Of the 54 households, 29.6% had children under the age of 18; 38.9% were married couples living together; 14.8% had a female householder with no spouse or partner present. 35.2% of households consisted of individuals and 16.7% had someone living alone who was 65 years of age or older. The average household size was 2.0 and the average family size was 2.8. The percent of those with a bachelor's degree or higher was estimated to be 25.0% of the population.

25.0% of the population was under the age of 18, 6.2% from 18 to 24, 10.4% from 25 to 44, 30.2% from 45 to 64, and 28.1% who were 65 years of age or older. The median age was 53.5 years. For every 100 females, there were 71.4 males. For every 100 females ages 18 and older, there were 53.2 males.

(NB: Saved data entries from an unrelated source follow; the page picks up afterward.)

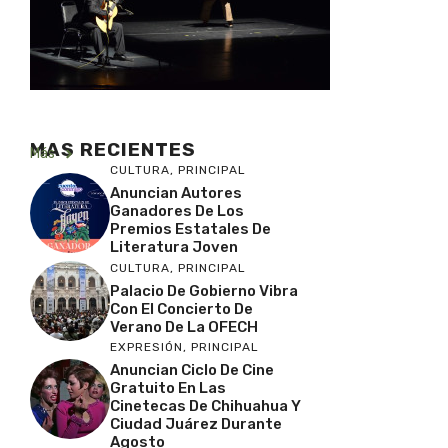
MAS RECIENTES
Más
CULTURA
,
PRINCIPAL
Anuncian Autores
Ganadores De Los
Premios Estatales De
Literatura Joven
CULTURA
,
PRINCIPAL
Palacio De Gobierno Vibra
Con El Concierto De
Verano De La OFECH
EXPRESIÓN
,
PRINCIPAL
Anuncian Ciclo De Cine
Gratuito En Las
Cinetecas De Chihuahua Y
Ciudad Juárez Durante
Agosto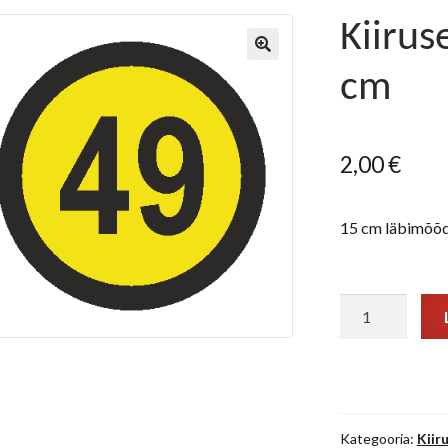
Kiirus
cm
2,00
€
15 cm läbimõõd
Kiirusepiirang
"49"
15
cm
kogus
Kategooria:
Kiir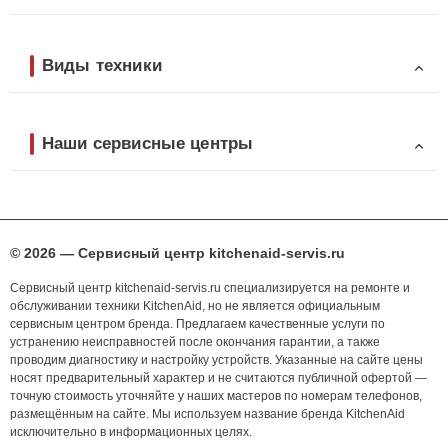
Виды техники
Наши сервисные центры
© 2026 — Сервисный центр kitchenaid-servis.ru
Сервисный центр kitchenaid-servis.ru специализируется на ремонте и
обслуживании техники KitchenAid, но не является официальным
сервисным центром бренда. Предлагаем качественные услуги по
устранению неисправностей после окончания гарантии, а также
проводим диагностику и настройку устройств. Указанные на сайте цены
носят предварительный характер и не считаются публичной офертой —
точную стоимость уточняйте у наших мастеров по номерам телефонов,
размещённым на сайте. Мы используем название бренда KitchenAid
исключительно в информационных целях.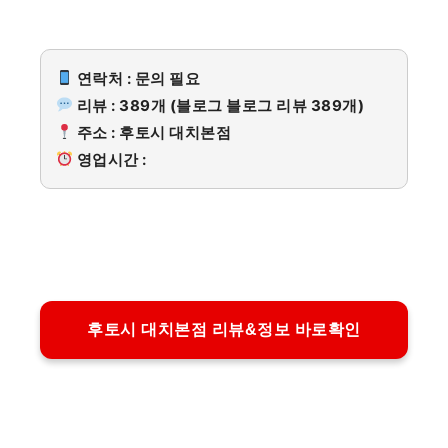
연락처 : 문의 필요
리뷰 : 389개 (블로그 블로그 리뷰 389개)
주소 : 후토시 대치본점
영업시간 :
후토시 대치본점 리뷰&정보 바로확인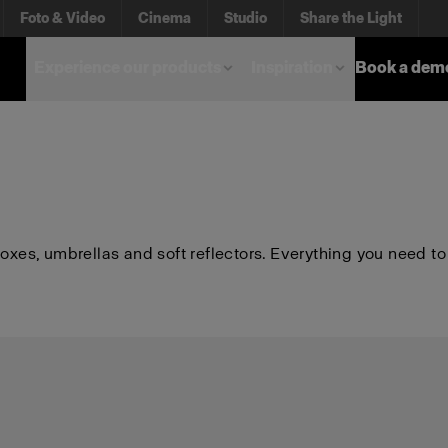
Foto & Video
Cinema
Studio
Share the Light
Experience our products
Inspiration
Book a dem
boxes, umbrellas and soft reflectors. Everything you need to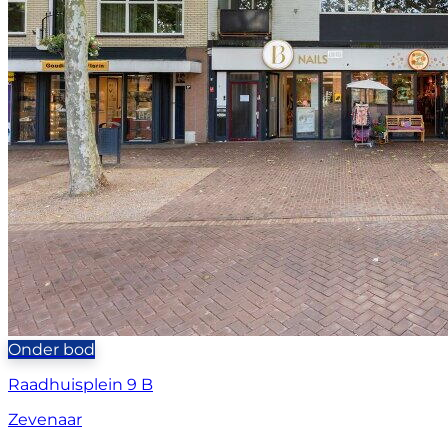
Onder bod
Raadhuisplein 9 B
Zevenaar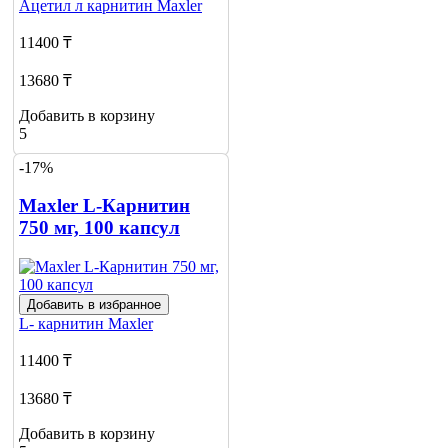
Ацетил л карнитин
Maxler
11400 ₸
13680 ₸
Добавить в корзину
5
-17%
Maxler L-Карнитин
750 мг, 100 капсул
Добавить в избранное
L- карнитин
Maxler
11400 ₸
13680 ₸
Добавить в корзину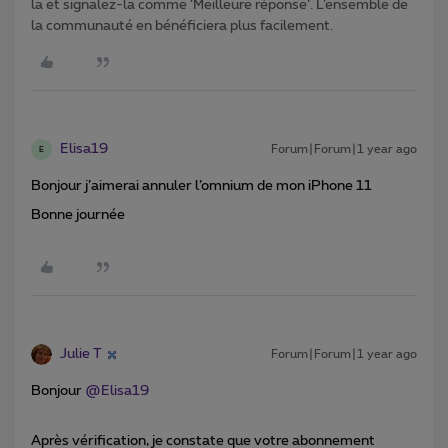
la et signalez-la comme ‘Meilleure réponse’. L’ensemble de
la communauté en bénéficiera plus facilement.
Elisa19
Forum|Forum|1 year ago
E
Bonjour j’aimerai annuler l’omnium de mon iPhone 11
Bonne journée
Julie T
Forum|Forum|1 year ago
Bonjour ​
@Elisa19
Après vérification, je constate que votre abonnement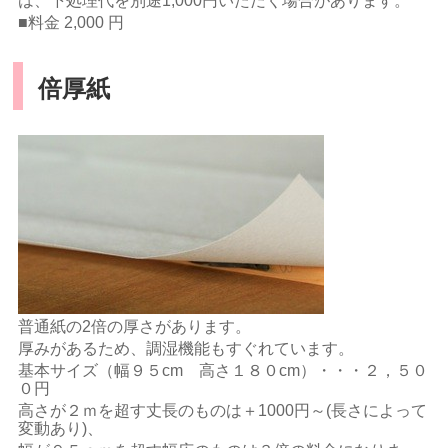
は、下処理代を別途1,000円いただく場合があります。
■料金 2,000 円
倍厚紙
普通紙の2倍の厚さがあります。
厚みがあるため、調湿機能もすぐれています。
基本サイズ（幅９５cm 高さ１８０cm）・・・２，５０
０円
高さが２ｍを超す丈長のものは＋1000円～(長さによって
変動あり)、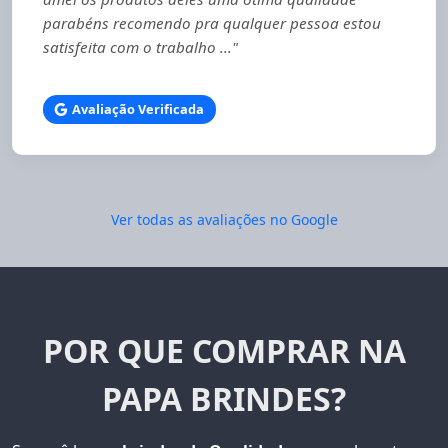
parabéns recomendo pra qualquer pessoa estou
satisfeita com o trabalho ..."
Avaliação Verificada
Ver todas as avaliações no Google
POR QUE COMPRAR NA
PAPA BRINDES?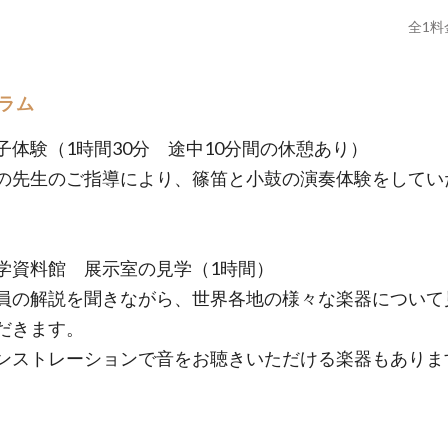
全
1
料
ラム
子体験（1時間30分 途中10分間の休憩あり）
先生のご指導により、篠笛と小鼓の演奏体験をしてい
学資料館 展示室の見学（1時間）
の解説を聞きながら、世界各地の様々な楽器について
だきます。
ストレーションで音をお聴きいただける楽器もありま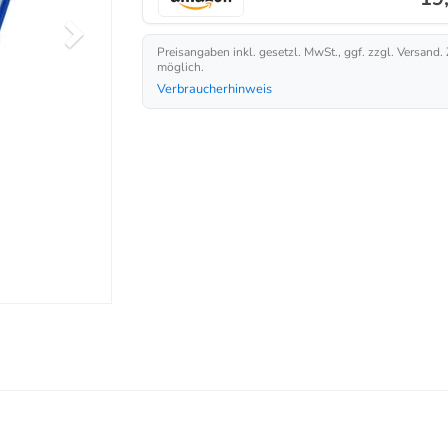
Preisangaben inkl. gesetzl. MwSt., ggf. zzgl. Versand.
möglich.
Verbraucherhinweis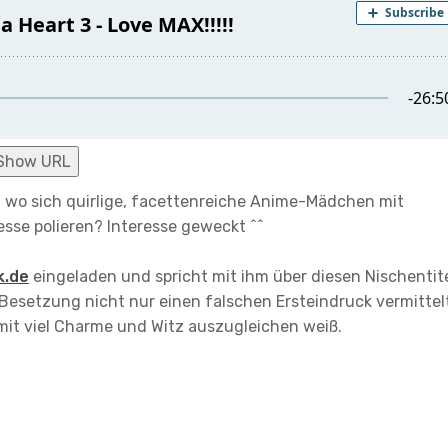
Show URL
, wo sich quirlige, facettenreiche Anime-Mädchen mit
esse polieren? Interesse geweckt ^^
k.de
eingeladen und spricht mit ihm über diesen Nischentite
 Besetzung nicht nur einen falschen Ersteindruck vermittel
mit viel Charme und Witz auszugleichen weiß.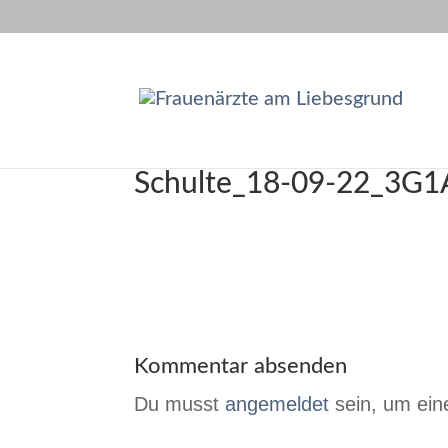
Schulte_18-09-22_3G
Kommentar absenden
Du musst
angemeldet
sein, um ei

The 2016–2020 5-year American Community Survey estimates show that the median household income was $53,750 (with a margin of error of +/- $30,920) and the median family income was $66,750 (+/- $9,682). Females had a median income of $28,333 (+/- $15,120). The median income for those above 16 years old was $23,750 (+/- $16,649). Approximately, 0.0% of families and 14.3% of the population were below the poverty line, including 0.0% of those under the age of 18 and 28.0% of those ages 65 or over.

===2010 census===
At the 2010 census, there were 100 people in 49 households, including 30 families, in the city. The population density was 500.0 /sqmi. There were 67 housing units at an average density of 335.0 /sqmi. The racial make-up of the city was 100.0% White.
Of the 49 households, 24.5% had children under the age of 18 living with them, 49.0% were married couples living together, 8.2% had a female householder with no husband present, 4.1% had a male householder with no wife present and 38.8% were non-families. 34.7% of households were one person and 6.1% were one person aged 65 or older. The average household size was 2.04 and the average family size was 2.57.

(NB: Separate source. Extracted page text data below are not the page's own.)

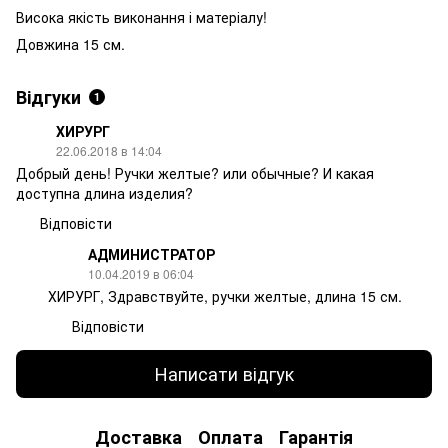
Висока якість виконання і матеріалу!
Довжина 15 см.
Відгуки
1
ХИРУРГ
22.06.2018 в 14:04
Добрый день! Ручки желтые? или обычные? И какая
доступна длина изделия?
Відповісти
АДМИНИСТРАТОР
10.04.2019 в 06:04
ХИРУРГ, Здравствуйте, ручки желтые, длина 15 см.
Відповісти
Написати відгук
Доставка
Оплата
Гарантія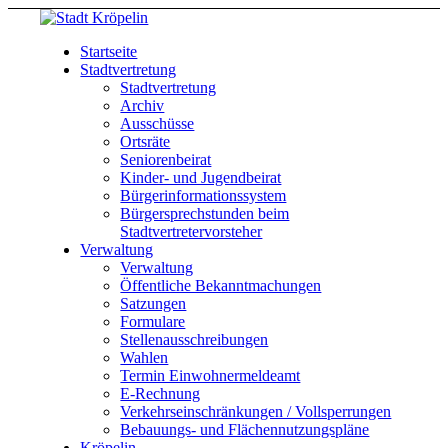
Startseite
Stadtvertretung
Stadtvertretung
Archiv
Ausschüsse
Ortsräte
Seniorenbeirat
Kinder- und Jugendbeirat
Bürgerinformationssystem
Bürgersprechstunden beim
Stadtvertretervorsteher
Verwaltung
Verwaltung
Öffentliche Bekanntmachungen
Satzungen
Formulare
Stellenausschreibungen
Wahlen
Termin Einwohnermeldeamt
E-Rechnung
Verkehrseinschränkungen / Vollsperrungen
Bebauungs- und Flächennutzungspläne
Kröpelin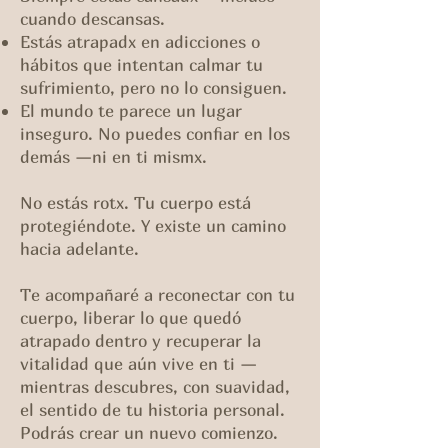
cuando descansas.
Estás atrapadx en adicciones o
hábitos que intentan calmar tu
sufrimiento, pero no lo consiguen.
El mundo te parece un lugar
inseguro. No puedes confiar en los
demás —ni en ti mismx.
No estás rotx. Tu cuerpo está
protegiéndote. Y existe un camino
hacia adelante.
Te acompañaré a reconectar con tu
cuerpo, liberar lo que quedó
atrapado dentro y recuperar la
vitalidad que aún vive en ti —
mientras descubres, con suavidad,
el sentido de tu historia personal.
Podrás crear un nuevo comienzo.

The median age was 48.9 years. 20% of residents were under the age of 18, 5% were between the ages of 18 and 24, 15% were from 25 to 44, 48% were from 45 to 64 and 12% were 65 or older. The sex make-up of the city was 50.0% male and 50.0% female.

==Education==
The community is served by Republic County USD 109 public school district, with schools located in Belleville. It was formed in 2006 by the consolidation of Belleville USD 427 and Hillcrest USD 455. The Republic County High School team name is Republic County Buffaloes.

Munden schools were closed through school unification. The Munden High School team name was Munden Bulldogs.